Someone who supports enforcing a dry county doesn't really have a philosophical problem with the government micromanaging peoples' lives and the economic interests of businesses, they just prefer that a local government do the micromanaging. They pretty much have the same basic philosophy that Obama does.
One of the few - perhaps, only - informed, thoughtful posts on this thread.
The town allowed liquor sales in the 1970s, but so far as I know it only applies to restaurants and clubs: they've kept liquor stores out of the town.
Needham is still listed as an officially dry town, as is Dunstable (next door to Groton).
The other Mass dry towns are on Martha's Vineyard or the Berkshires. Most of them are too small to support much business of any sort.
It's a kind of zoning thing nowadays, a way of keeping undesireables out: towns keep out lottery agents or make everyone live on large lots or without a public sewage system for the same reason.
A conservative should also support local freedom however, even if you recognise the authority of local governments to pass ordinances that are anti-freedom.
My great, great grandmother was Annie Durham Methvin, known as the ‘poet laureate’ of the WCTU. Here’s a sample of her poetry:
Till the World Goes Dry
Our own beloved country once made her valiant stand,
And Prohibition was the law in this our native land,
But Ah, the foe was busy, with hatred unconcealed,
And by the hand of traitors was the law repealed.
Chorus:
America, America, our own dear U.S.A.
We’ll see thee once again, dear land, victorious in the fray,
We’ll never yield our righteous cause, nor lay our armor by
And we’ll not give up the struggle till the world goes dry.
Personally, my sweetie & I make home brew.

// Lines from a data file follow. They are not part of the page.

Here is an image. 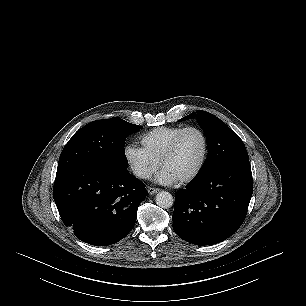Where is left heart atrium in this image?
<instances>
[{
    "mask_svg": "<svg viewBox=\"0 0 306 306\" xmlns=\"http://www.w3.org/2000/svg\"><path fill=\"white\" fill-rule=\"evenodd\" d=\"M156 181L161 184H172L178 181L172 174L167 170L163 169L157 176Z\"/></svg>",
    "mask_w": 306,
    "mask_h": 306,
    "instance_id": "obj_1",
    "label": "left heart atrium"
}]
</instances>
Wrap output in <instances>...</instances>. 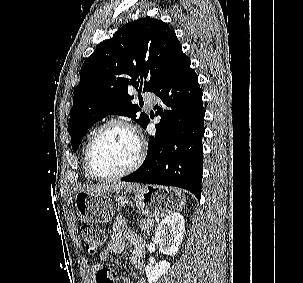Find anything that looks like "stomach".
Segmentation results:
<instances>
[{
	"label": "stomach",
	"mask_w": 303,
	"mask_h": 283,
	"mask_svg": "<svg viewBox=\"0 0 303 283\" xmlns=\"http://www.w3.org/2000/svg\"><path fill=\"white\" fill-rule=\"evenodd\" d=\"M132 190L139 212L149 218L166 216L185 205L186 198L181 190L149 185L121 191L114 196L116 207L129 204L128 192ZM74 202L77 215L85 223L102 224L114 216V201L110 194L90 195L78 192Z\"/></svg>",
	"instance_id": "stomach-1"
}]
</instances>
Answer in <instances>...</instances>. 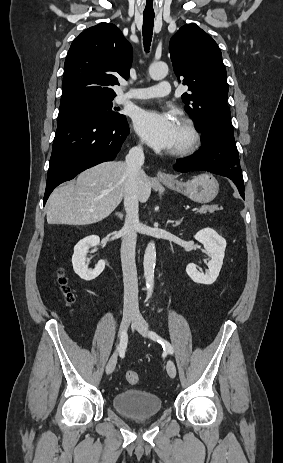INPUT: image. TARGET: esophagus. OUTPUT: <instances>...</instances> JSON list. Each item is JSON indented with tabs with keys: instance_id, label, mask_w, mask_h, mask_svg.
Returning a JSON list of instances; mask_svg holds the SVG:
<instances>
[{
	"instance_id": "obj_1",
	"label": "esophagus",
	"mask_w": 283,
	"mask_h": 463,
	"mask_svg": "<svg viewBox=\"0 0 283 463\" xmlns=\"http://www.w3.org/2000/svg\"><path fill=\"white\" fill-rule=\"evenodd\" d=\"M157 178L160 181H163V182H168V181L172 180L171 176H169V175H167V174H165L164 172H161V171L157 172Z\"/></svg>"
}]
</instances>
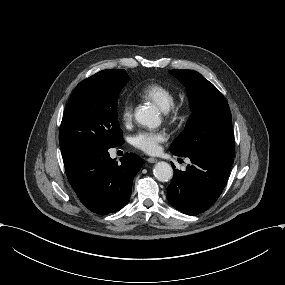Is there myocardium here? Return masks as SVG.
<instances>
[{
    "label": "myocardium",
    "instance_id": "f54148a6",
    "mask_svg": "<svg viewBox=\"0 0 285 285\" xmlns=\"http://www.w3.org/2000/svg\"><path fill=\"white\" fill-rule=\"evenodd\" d=\"M165 115L172 119L179 113V106L175 104L174 102L167 108L163 109Z\"/></svg>",
    "mask_w": 285,
    "mask_h": 285
}]
</instances>
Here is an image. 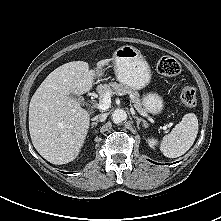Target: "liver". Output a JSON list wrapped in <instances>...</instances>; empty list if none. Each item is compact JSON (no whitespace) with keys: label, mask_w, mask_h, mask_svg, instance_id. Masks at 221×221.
<instances>
[{"label":"liver","mask_w":221,"mask_h":221,"mask_svg":"<svg viewBox=\"0 0 221 221\" xmlns=\"http://www.w3.org/2000/svg\"><path fill=\"white\" fill-rule=\"evenodd\" d=\"M110 59L97 63V69ZM95 78L84 61H73L52 71L38 87L29 104V132L37 152L52 164L73 161L81 151L90 114L70 94L88 92Z\"/></svg>","instance_id":"obj_1"}]
</instances>
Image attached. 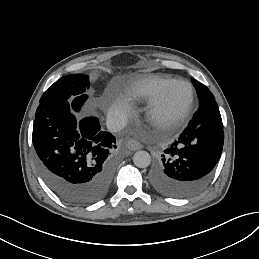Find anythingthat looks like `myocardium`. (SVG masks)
I'll return each mask as SVG.
<instances>
[{"instance_id":"obj_1","label":"myocardium","mask_w":259,"mask_h":259,"mask_svg":"<svg viewBox=\"0 0 259 259\" xmlns=\"http://www.w3.org/2000/svg\"><path fill=\"white\" fill-rule=\"evenodd\" d=\"M147 77H155V75H148ZM143 78L142 80L145 81V79L147 78ZM156 79L159 82H175V81H182L184 83H186L188 85V87L190 88V92H191V97L190 100L188 102V104L181 110L179 111L176 115H174L173 117L166 119L165 121H163V123H165L167 126H169L171 129H175L177 128L185 119H187V117L191 114V112L193 111V109L195 108L196 105V100H197V94H196V89L195 86L193 85V83L183 77L180 76H171L169 78L163 79V78H159L156 77ZM144 101L148 107V109L150 110L151 114L153 115L157 109V106L155 104L154 101H152L148 95H145Z\"/></svg>"}]
</instances>
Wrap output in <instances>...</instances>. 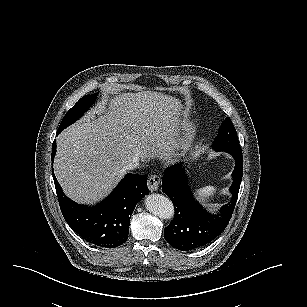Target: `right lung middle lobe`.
<instances>
[{"mask_svg": "<svg viewBox=\"0 0 307 307\" xmlns=\"http://www.w3.org/2000/svg\"><path fill=\"white\" fill-rule=\"evenodd\" d=\"M97 93L92 95H86L82 97L64 116L57 134H59L62 130H64L67 126L74 123L78 120L89 108V106L95 101L97 98Z\"/></svg>", "mask_w": 307, "mask_h": 307, "instance_id": "obj_1", "label": "right lung middle lobe"}]
</instances>
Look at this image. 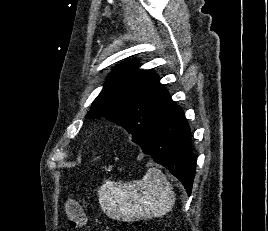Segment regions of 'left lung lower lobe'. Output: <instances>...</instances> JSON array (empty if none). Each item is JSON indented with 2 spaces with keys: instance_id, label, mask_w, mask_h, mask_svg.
Instances as JSON below:
<instances>
[{
  "instance_id": "obj_1",
  "label": "left lung lower lobe",
  "mask_w": 268,
  "mask_h": 231,
  "mask_svg": "<svg viewBox=\"0 0 268 231\" xmlns=\"http://www.w3.org/2000/svg\"><path fill=\"white\" fill-rule=\"evenodd\" d=\"M144 154L167 168L190 195L196 162L191 149V131L183 110L175 106L142 140L137 141Z\"/></svg>"
}]
</instances>
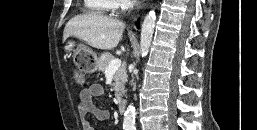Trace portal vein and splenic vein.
<instances>
[{
	"instance_id": "18ae733b",
	"label": "portal vein and splenic vein",
	"mask_w": 257,
	"mask_h": 130,
	"mask_svg": "<svg viewBox=\"0 0 257 130\" xmlns=\"http://www.w3.org/2000/svg\"><path fill=\"white\" fill-rule=\"evenodd\" d=\"M121 66L120 59L111 60L108 68L106 69V73L115 72Z\"/></svg>"
}]
</instances>
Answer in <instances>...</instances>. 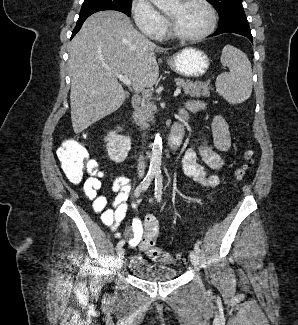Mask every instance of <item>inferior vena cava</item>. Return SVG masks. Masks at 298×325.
Masks as SVG:
<instances>
[{
	"label": "inferior vena cava",
	"mask_w": 298,
	"mask_h": 325,
	"mask_svg": "<svg viewBox=\"0 0 298 325\" xmlns=\"http://www.w3.org/2000/svg\"><path fill=\"white\" fill-rule=\"evenodd\" d=\"M145 167H146L145 160H144L142 154H139L138 165H137V171H138L137 175H138V177H144V175H145Z\"/></svg>",
	"instance_id": "obj_1"
}]
</instances>
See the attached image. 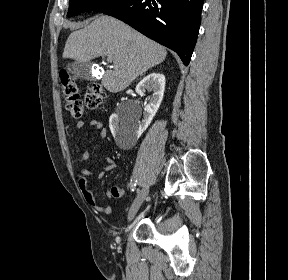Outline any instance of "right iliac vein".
<instances>
[{"instance_id": "1", "label": "right iliac vein", "mask_w": 288, "mask_h": 280, "mask_svg": "<svg viewBox=\"0 0 288 280\" xmlns=\"http://www.w3.org/2000/svg\"><path fill=\"white\" fill-rule=\"evenodd\" d=\"M149 193V187L145 186L143 187L141 190L138 191L131 207L130 210L128 212V222H131L135 215L137 214L139 208L141 207L142 203L144 202V200L146 199L147 195Z\"/></svg>"}]
</instances>
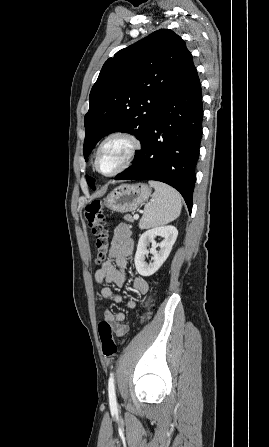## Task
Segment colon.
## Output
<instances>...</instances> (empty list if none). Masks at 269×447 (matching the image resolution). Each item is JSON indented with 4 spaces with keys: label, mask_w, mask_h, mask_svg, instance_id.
I'll list each match as a JSON object with an SVG mask.
<instances>
[{
    "label": "colon",
    "mask_w": 269,
    "mask_h": 447,
    "mask_svg": "<svg viewBox=\"0 0 269 447\" xmlns=\"http://www.w3.org/2000/svg\"><path fill=\"white\" fill-rule=\"evenodd\" d=\"M84 218L88 228L96 235L95 247L97 249L96 261H103L107 255L110 239V224L106 219L103 208L99 203L88 205L84 210ZM156 297L148 301L149 307L155 306ZM138 321L133 322L134 328H139L140 325H146L148 320L141 315ZM98 335L102 344V351L107 357H114L118 354V345L114 340L112 325L106 321L101 320L97 326ZM136 331V330H135ZM136 335V334H135Z\"/></svg>",
    "instance_id": "obj_1"
}]
</instances>
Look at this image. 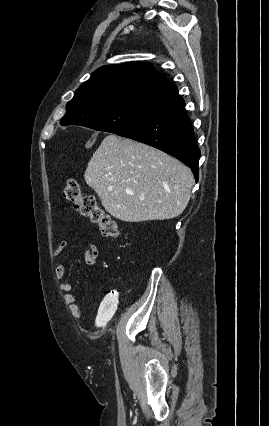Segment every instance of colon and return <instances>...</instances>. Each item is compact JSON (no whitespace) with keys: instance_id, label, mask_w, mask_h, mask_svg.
<instances>
[{"instance_id":"1","label":"colon","mask_w":269,"mask_h":426,"mask_svg":"<svg viewBox=\"0 0 269 426\" xmlns=\"http://www.w3.org/2000/svg\"><path fill=\"white\" fill-rule=\"evenodd\" d=\"M62 195L77 207L81 216L96 225L103 236L118 238L121 235L116 220L98 204L95 196L84 195L76 180L69 179L66 182Z\"/></svg>"}]
</instances>
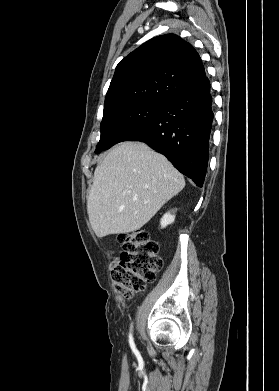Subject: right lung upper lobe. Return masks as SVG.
Returning <instances> with one entry per match:
<instances>
[{
	"label": "right lung upper lobe",
	"instance_id": "obj_1",
	"mask_svg": "<svg viewBox=\"0 0 279 391\" xmlns=\"http://www.w3.org/2000/svg\"><path fill=\"white\" fill-rule=\"evenodd\" d=\"M206 77L193 46L175 34L155 37L116 67L104 113L140 102L165 103Z\"/></svg>",
	"mask_w": 279,
	"mask_h": 391
}]
</instances>
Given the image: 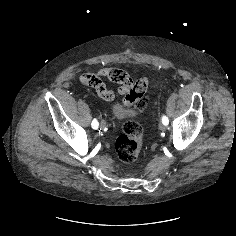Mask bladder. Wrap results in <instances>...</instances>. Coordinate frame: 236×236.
I'll list each match as a JSON object with an SVG mask.
<instances>
[{
	"mask_svg": "<svg viewBox=\"0 0 236 236\" xmlns=\"http://www.w3.org/2000/svg\"><path fill=\"white\" fill-rule=\"evenodd\" d=\"M135 113L132 107L124 106L120 102H115L112 105V114L117 120L130 117Z\"/></svg>",
	"mask_w": 236,
	"mask_h": 236,
	"instance_id": "obj_1",
	"label": "bladder"
}]
</instances>
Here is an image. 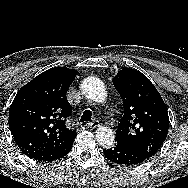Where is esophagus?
I'll list each match as a JSON object with an SVG mask.
<instances>
[{
    "mask_svg": "<svg viewBox=\"0 0 188 188\" xmlns=\"http://www.w3.org/2000/svg\"><path fill=\"white\" fill-rule=\"evenodd\" d=\"M99 125H100L99 121L88 122L86 124V126L90 128H97Z\"/></svg>",
    "mask_w": 188,
    "mask_h": 188,
    "instance_id": "1",
    "label": "esophagus"
}]
</instances>
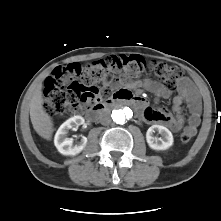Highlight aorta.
I'll return each instance as SVG.
<instances>
[{"instance_id": "obj_1", "label": "aorta", "mask_w": 221, "mask_h": 221, "mask_svg": "<svg viewBox=\"0 0 221 221\" xmlns=\"http://www.w3.org/2000/svg\"><path fill=\"white\" fill-rule=\"evenodd\" d=\"M132 116L130 108L118 109L112 112V119L117 124H124L127 119Z\"/></svg>"}]
</instances>
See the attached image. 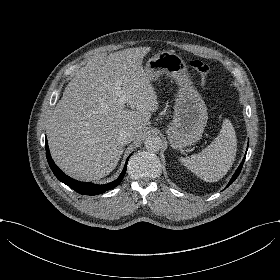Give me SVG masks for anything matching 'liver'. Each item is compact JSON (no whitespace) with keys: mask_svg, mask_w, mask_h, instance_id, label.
Segmentation results:
<instances>
[{"mask_svg":"<svg viewBox=\"0 0 280 280\" xmlns=\"http://www.w3.org/2000/svg\"><path fill=\"white\" fill-rule=\"evenodd\" d=\"M149 50L126 48L105 61L94 56L72 77L53 111L49 139L55 164L68 176L82 182L107 176L124 152L119 131L141 139L158 106L141 66Z\"/></svg>","mask_w":280,"mask_h":280,"instance_id":"1","label":"liver"}]
</instances>
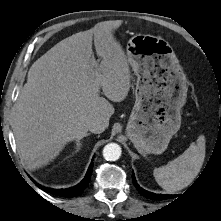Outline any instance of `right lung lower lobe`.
I'll use <instances>...</instances> for the list:
<instances>
[{
  "label": "right lung lower lobe",
  "mask_w": 221,
  "mask_h": 221,
  "mask_svg": "<svg viewBox=\"0 0 221 221\" xmlns=\"http://www.w3.org/2000/svg\"><path fill=\"white\" fill-rule=\"evenodd\" d=\"M92 169H93V162L90 164L85 178L78 185H76L74 187L67 188V189H56V190L45 188L40 185H38V187L41 188L42 190H44L45 192H49V193H52L57 196L75 197V196L79 195L88 186V183H89L90 177H91V173H92Z\"/></svg>",
  "instance_id": "1"
}]
</instances>
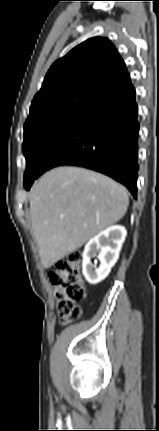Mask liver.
Returning <instances> with one entry per match:
<instances>
[{
    "label": "liver",
    "mask_w": 159,
    "mask_h": 431,
    "mask_svg": "<svg viewBox=\"0 0 159 431\" xmlns=\"http://www.w3.org/2000/svg\"><path fill=\"white\" fill-rule=\"evenodd\" d=\"M30 220L44 268L67 254L126 213L124 186L100 173L58 167L45 173L30 190Z\"/></svg>",
    "instance_id": "6515ba94"
}]
</instances>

I’m afraid I’d be a terrible disappointment to old Annie.
Related story: http://www.freerepublic.com/focus/f-chat/2863281/posts
Related story: http://www.freerepublic.com/focus/f-chat/2863281/posts
He: I'm looking for the beer.
She: We don't sell beer here. This is a dry county.
He: Huh. Seems like we should have had a vote on that.
She: We did.
Gun Barrel City...lol... I love it.
That aint far from here.
I know a gal that lives there LoL
I live in one of the yellow counties in Ohio.No alcohol sales between 12pm Saturday night and 12 noon on Sunday for carryout.I was shocked out west when we tried to buy a 12 pack in a store and was told we’d have to drive about 20 mi away to get it as the store sat on the edge of an Indian reservation.
Yep! The single #1 reason our southern border is so violent.Take the money away and *poof* it goes too.
I thought Topsfield and/or Rockport were or are dry. Rockport had something like you could BYOB if you wanted.
An episode of History Channel’s How the States Got Their Shapes showed a restaruant/bar on the Georgia/Tenn. line.
There was a bit of a city/state boundary line dispute. As it is now, booze can be served in one side of the place but not the other since the other town is “dry” and if the boundary
dispute is settled in favor of one particular state the whole
place may go dry.
Wikipedia for Rockport:
>>Except for a period in the 1930s the town remained one of 15 Massachusetts dry towns. The town did remain dry for many years until recently, when it was voted that alcohol could be served at restaurants, but liquor stores are still illegal.
Some towns like Lincoln and Carlisle, Weston and Westwood, may be effectively dry, but don't advertise the fact. It may be a matter more of not giving out liquor licenses than of outright banning the sale of liquors. Those are the towns that use control of liquor licenses as zoning regulations to keep out the "riff raff."